Almost anyting is available on Blu-ray. In some cases DVDs are available and more than good enough.

F.e. Meet the Feebles was a very low budget production, where the source material is below DVD resolution.

Here you can order Alien Space Avenger (DVD):

https://www.twistedanger.com/alien-space-avenger

Operation Condor also had some Blu-ray releases in A + B regions (plus a lot of DVD releases)

Unfortunately, Operation Condor is now OOP ever since Viacom bought Miramax. The Iron Monkey is also OOP ever since the acquisition. It's a shame, I've been meaning to pick up both on blu-ray.

Oddly enough, some "newer" classics, cult or otherwise have yet to be released on blu-ray. Panic Room, True Lies and The Abyss have shockingly never been released on blu-ray in any format. They've had a rumored blu-ray/4K release for some time, and it still hasn't happened yet.
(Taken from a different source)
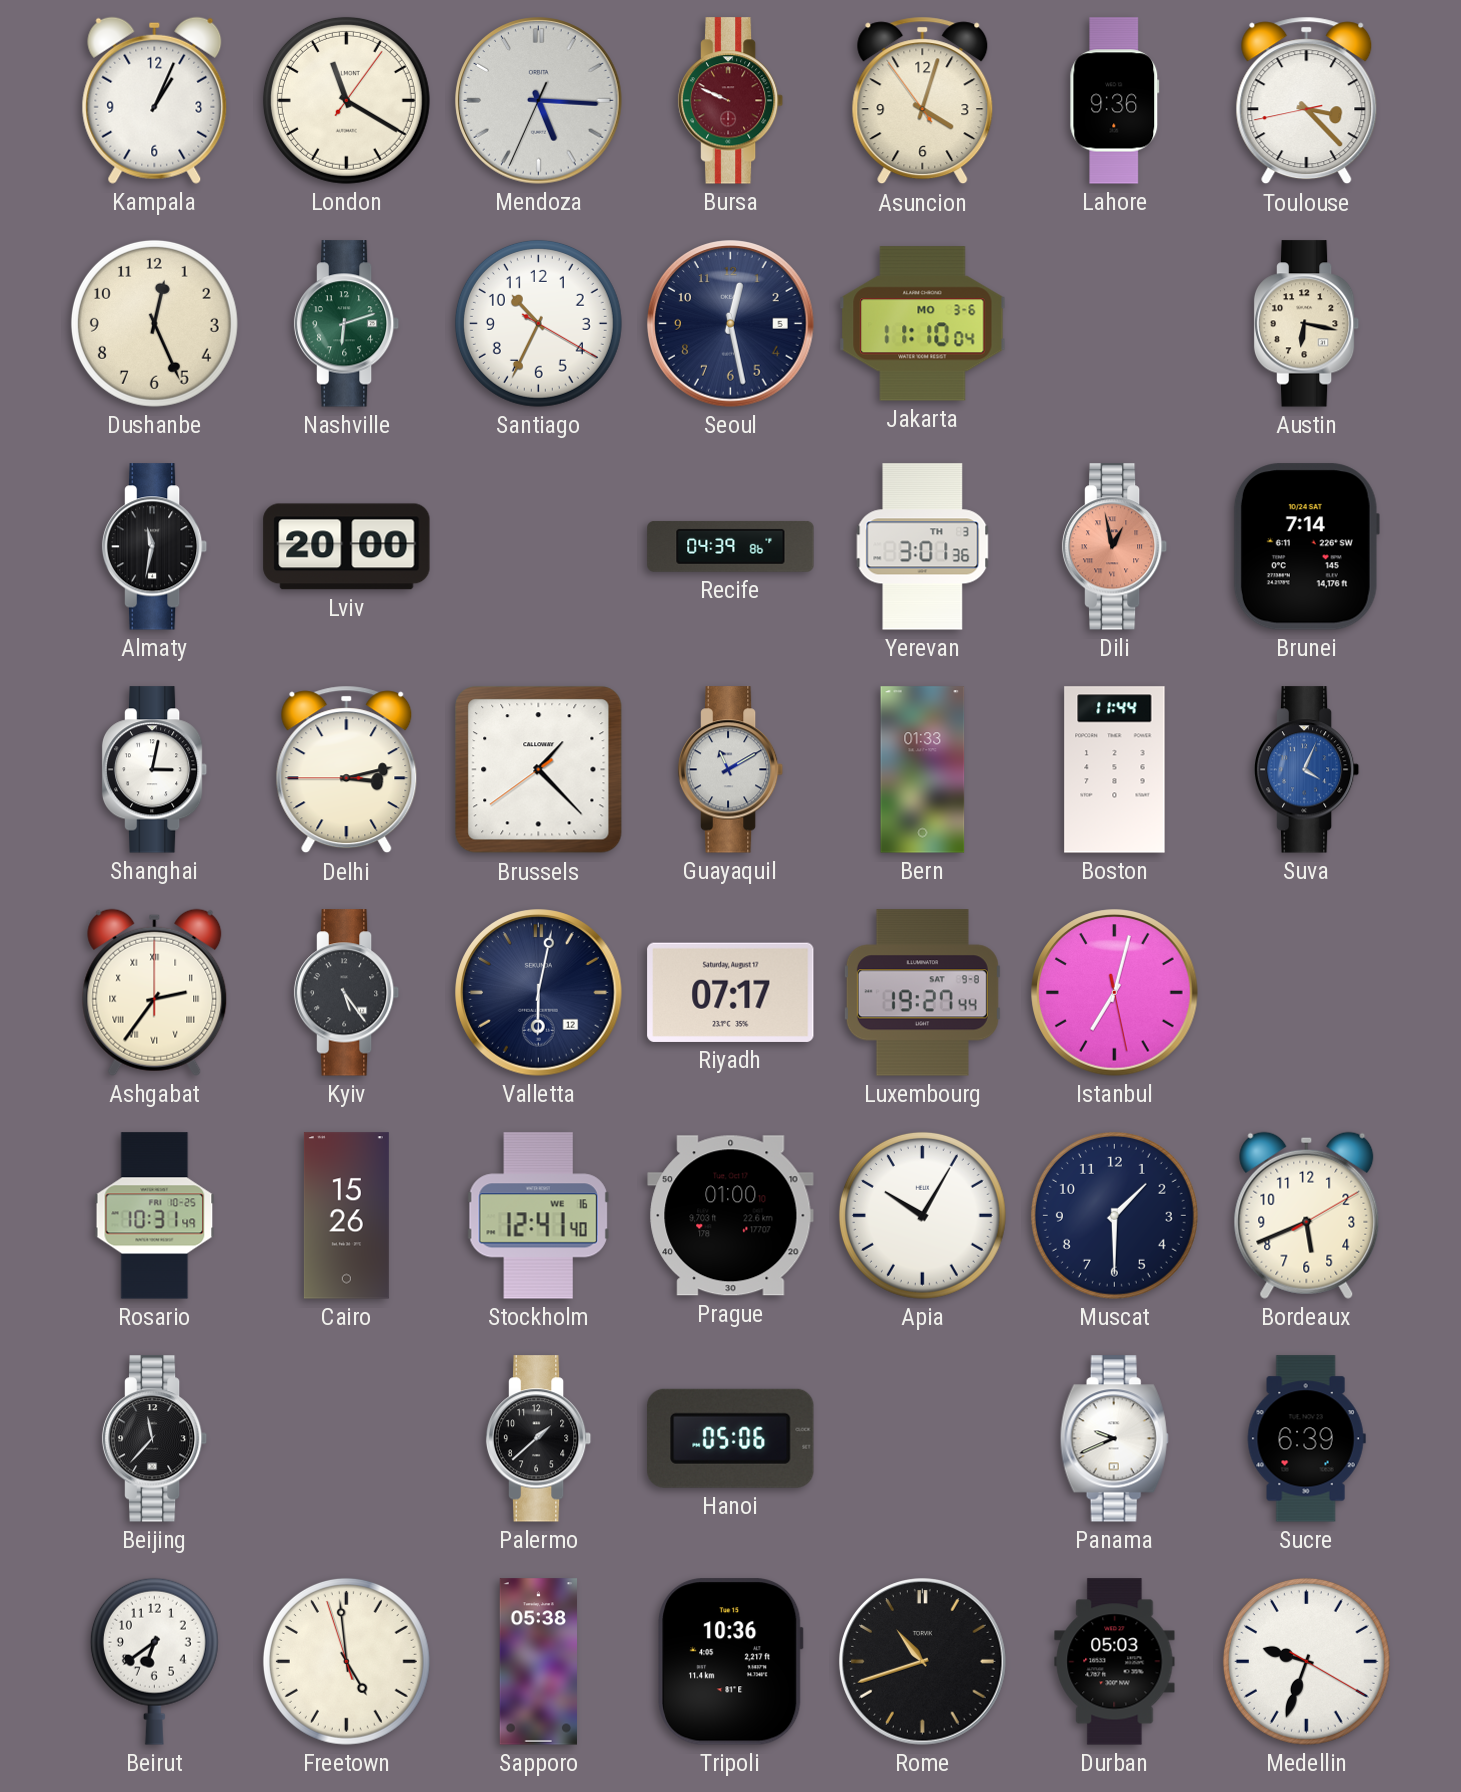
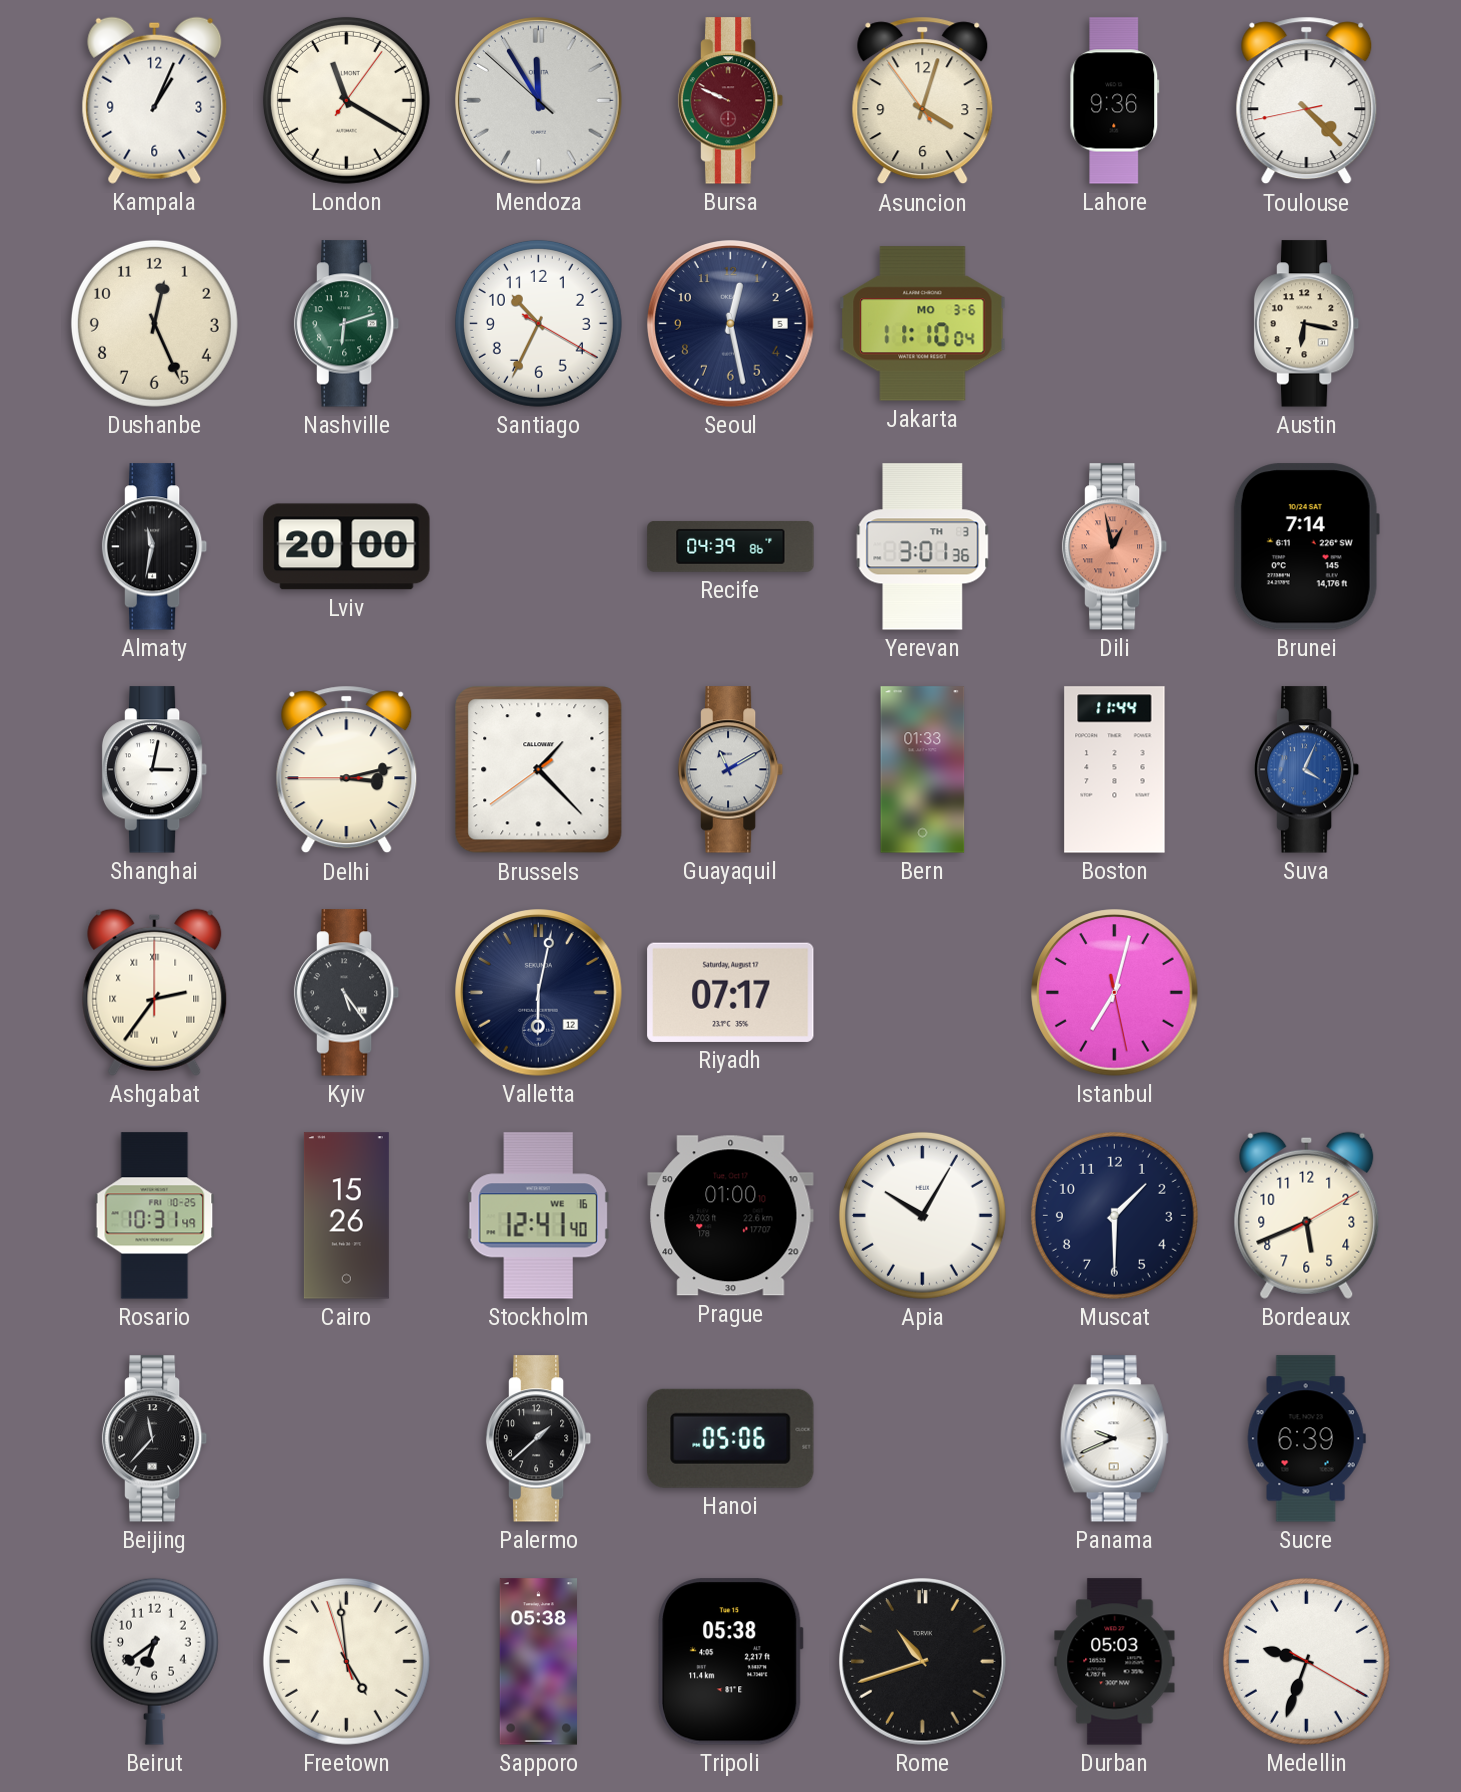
Mendoza: 5:15 -> 11:54
Toulouse: 3:22 -> 4:22
Luxembourg: 19:27 -> none
Tripoli: 10:36 -> 05:38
Because Blu-ray never supplanted DVD. Yeah, there is a lot of VHS content that never even made it to DVD. But it would be more likely to make it to DVD than VHS.
Blu-ray is not niche, but it's not the earth-shattering success of VHS and DVD. Ultra HD Blu-ray is niche. It's more mainstream than Laserdisc and some other formats, but it will never reach Blu-ray levels, let alone VHS or DVD.
Digital distribution seems to be the mass market successor to DVD.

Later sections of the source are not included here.